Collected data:
=== Section Start ===
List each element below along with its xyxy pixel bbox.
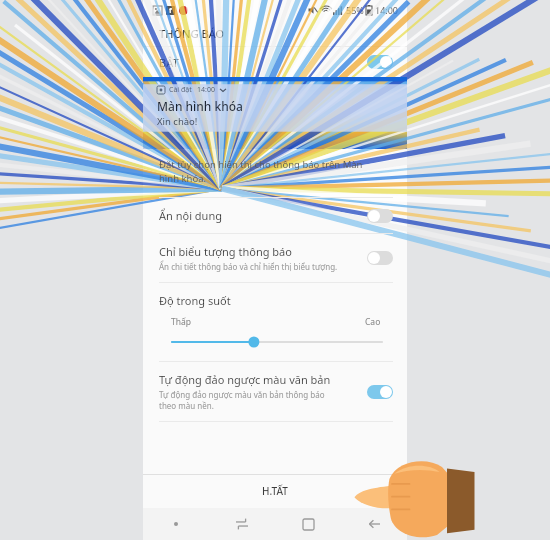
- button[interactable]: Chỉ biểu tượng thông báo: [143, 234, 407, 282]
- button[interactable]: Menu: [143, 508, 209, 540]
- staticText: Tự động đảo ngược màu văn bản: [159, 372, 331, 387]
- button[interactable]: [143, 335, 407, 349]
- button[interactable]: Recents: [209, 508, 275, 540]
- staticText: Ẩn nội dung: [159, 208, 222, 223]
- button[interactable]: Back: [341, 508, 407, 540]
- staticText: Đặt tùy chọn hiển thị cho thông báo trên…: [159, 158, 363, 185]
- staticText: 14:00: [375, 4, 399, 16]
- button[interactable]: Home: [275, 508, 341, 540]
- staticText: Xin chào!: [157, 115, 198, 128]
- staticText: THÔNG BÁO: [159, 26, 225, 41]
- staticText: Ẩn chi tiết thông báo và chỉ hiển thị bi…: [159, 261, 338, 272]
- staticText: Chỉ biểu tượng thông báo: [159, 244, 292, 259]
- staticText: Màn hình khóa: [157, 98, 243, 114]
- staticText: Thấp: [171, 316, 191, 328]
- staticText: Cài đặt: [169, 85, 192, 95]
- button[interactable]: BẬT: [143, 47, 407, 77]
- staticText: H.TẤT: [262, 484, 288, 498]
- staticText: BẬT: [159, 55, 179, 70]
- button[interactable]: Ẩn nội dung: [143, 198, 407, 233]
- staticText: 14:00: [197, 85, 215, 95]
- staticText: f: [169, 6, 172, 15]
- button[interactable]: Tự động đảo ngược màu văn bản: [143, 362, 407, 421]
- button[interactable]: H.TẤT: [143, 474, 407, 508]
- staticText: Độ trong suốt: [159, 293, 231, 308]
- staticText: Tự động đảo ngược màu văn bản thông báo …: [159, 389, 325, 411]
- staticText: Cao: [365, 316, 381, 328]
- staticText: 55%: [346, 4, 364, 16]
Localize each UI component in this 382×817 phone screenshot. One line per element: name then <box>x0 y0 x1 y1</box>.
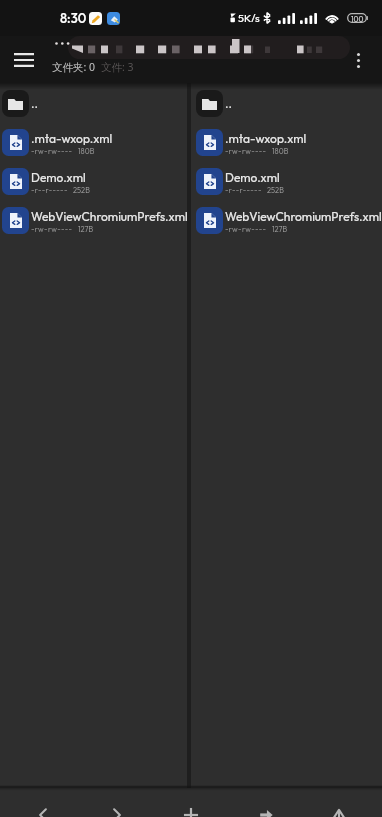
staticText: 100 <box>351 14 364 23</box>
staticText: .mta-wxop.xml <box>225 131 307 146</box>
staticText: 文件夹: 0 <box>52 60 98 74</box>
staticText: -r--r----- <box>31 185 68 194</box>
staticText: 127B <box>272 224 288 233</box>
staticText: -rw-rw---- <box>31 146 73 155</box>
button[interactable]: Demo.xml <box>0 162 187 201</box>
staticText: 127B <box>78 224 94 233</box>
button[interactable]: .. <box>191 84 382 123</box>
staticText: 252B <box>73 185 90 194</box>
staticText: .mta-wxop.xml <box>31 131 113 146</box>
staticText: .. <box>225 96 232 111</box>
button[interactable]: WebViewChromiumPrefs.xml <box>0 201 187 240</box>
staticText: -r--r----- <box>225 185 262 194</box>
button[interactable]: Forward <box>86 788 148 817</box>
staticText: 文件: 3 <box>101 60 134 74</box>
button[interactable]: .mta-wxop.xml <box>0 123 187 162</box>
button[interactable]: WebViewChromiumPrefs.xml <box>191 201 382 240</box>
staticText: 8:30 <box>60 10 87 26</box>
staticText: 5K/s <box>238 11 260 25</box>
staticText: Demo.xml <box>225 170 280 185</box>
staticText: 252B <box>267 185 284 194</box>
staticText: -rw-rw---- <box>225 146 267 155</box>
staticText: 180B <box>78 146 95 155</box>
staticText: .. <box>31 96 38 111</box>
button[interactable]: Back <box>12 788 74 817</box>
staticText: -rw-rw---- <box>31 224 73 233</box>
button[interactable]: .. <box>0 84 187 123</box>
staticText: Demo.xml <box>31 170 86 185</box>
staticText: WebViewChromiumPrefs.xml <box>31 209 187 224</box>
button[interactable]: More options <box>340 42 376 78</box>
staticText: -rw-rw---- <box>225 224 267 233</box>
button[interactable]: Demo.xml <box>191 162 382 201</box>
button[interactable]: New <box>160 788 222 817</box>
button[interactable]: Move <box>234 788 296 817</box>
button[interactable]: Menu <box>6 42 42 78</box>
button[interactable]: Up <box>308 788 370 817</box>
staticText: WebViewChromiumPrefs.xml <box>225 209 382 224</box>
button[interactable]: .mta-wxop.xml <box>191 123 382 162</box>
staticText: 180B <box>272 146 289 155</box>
=== Section End ===
=== Section Start ===
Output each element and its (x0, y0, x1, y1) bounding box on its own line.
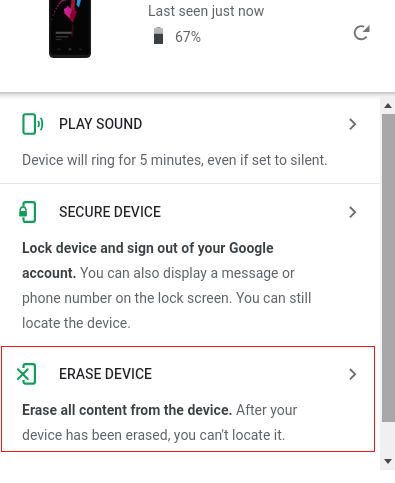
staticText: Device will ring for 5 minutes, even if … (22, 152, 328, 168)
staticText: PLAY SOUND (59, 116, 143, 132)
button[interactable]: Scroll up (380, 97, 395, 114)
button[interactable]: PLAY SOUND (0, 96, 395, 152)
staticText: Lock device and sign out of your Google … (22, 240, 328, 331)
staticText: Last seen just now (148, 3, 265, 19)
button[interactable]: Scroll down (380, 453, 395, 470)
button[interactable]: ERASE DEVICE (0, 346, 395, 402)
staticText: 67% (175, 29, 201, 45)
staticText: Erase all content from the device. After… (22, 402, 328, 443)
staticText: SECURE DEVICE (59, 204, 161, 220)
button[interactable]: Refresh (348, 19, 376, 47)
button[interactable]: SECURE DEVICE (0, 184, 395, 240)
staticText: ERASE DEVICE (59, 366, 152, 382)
=== Section End ===
:: Exercise brief ::
Every line above that holds the string "Menu" should be copied out.

:: Output of the exercise ::
- button[interactable]: Menu: [143, 508, 209, 540]
button[interactable]: Menu <box>6 42 42 78</box>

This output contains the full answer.